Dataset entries
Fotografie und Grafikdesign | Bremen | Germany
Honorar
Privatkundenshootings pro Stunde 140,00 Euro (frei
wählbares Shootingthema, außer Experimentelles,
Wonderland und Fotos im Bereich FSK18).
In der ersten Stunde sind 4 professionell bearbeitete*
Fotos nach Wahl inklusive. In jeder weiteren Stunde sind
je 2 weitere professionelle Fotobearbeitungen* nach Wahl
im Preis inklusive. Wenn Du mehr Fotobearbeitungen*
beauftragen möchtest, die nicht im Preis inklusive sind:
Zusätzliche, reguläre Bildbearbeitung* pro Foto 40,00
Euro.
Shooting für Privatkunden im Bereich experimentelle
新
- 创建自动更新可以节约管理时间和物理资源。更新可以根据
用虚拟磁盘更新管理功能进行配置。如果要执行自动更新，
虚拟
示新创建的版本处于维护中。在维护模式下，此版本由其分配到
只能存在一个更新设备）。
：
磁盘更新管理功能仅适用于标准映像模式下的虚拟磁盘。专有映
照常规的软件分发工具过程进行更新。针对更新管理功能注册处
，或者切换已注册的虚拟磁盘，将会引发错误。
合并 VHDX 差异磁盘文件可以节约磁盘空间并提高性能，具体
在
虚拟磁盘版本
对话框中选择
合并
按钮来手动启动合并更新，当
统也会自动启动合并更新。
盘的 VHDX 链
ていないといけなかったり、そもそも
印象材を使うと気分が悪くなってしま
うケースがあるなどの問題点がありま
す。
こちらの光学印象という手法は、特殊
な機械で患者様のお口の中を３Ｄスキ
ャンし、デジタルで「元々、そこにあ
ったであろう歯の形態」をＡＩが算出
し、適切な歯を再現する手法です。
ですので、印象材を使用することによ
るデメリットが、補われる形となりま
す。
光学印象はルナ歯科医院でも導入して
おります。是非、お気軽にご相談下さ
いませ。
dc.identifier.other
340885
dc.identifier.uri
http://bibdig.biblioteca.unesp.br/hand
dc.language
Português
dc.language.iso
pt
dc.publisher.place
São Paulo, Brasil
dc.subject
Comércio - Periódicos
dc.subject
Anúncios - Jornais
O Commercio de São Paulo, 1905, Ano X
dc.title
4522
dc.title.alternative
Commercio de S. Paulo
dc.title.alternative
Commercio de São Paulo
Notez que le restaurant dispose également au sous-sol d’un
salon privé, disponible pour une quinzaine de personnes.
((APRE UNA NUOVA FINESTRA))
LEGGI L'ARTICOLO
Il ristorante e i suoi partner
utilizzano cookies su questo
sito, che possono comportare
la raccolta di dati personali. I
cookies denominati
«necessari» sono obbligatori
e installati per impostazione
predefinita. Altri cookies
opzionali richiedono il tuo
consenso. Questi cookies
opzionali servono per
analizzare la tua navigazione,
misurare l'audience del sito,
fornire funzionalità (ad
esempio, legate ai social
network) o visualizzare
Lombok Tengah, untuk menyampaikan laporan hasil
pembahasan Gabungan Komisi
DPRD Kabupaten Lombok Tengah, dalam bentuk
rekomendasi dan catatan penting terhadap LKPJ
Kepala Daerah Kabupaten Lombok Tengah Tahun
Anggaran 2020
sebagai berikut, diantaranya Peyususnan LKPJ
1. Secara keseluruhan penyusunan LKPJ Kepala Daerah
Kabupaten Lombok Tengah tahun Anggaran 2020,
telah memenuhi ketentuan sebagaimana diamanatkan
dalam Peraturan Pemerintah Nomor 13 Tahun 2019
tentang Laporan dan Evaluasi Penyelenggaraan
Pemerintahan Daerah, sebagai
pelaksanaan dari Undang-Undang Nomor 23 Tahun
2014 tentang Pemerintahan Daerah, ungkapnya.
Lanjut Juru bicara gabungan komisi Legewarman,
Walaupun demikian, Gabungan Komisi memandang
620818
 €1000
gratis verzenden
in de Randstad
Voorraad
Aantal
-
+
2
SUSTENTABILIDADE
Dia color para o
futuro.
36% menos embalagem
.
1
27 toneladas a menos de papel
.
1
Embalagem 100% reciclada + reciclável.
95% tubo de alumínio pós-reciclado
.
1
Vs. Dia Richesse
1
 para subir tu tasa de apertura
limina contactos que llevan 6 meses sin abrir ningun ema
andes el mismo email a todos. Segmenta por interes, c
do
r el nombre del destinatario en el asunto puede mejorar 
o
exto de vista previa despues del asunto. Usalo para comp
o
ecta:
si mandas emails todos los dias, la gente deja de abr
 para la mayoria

**Task to carry out**
Your task is to restate, word for word, only those lines above that fall between the line holding "São Paulo, Brasil" and the line holding "LEGGI L'ARTICOLO", inclusive.

**Solution**
São Paulo, Brasil
dc.subject
Comércio - Periódicos
dc.subject
Anúncios - Jornais
O Commercio de São Paulo, 1905, Ano X
dc.title
4522
dc.title.alternative
Commercio de S. Paulo
dc.title.alternative
Commercio de São Paulo
Notez que le restaurant dispose également au sous-sol d’un
salon privé, disponible pour une quinzaine de personnes.
((APRE UNA NUOVA FINESTRA))
LEGGI L'ARTICOLO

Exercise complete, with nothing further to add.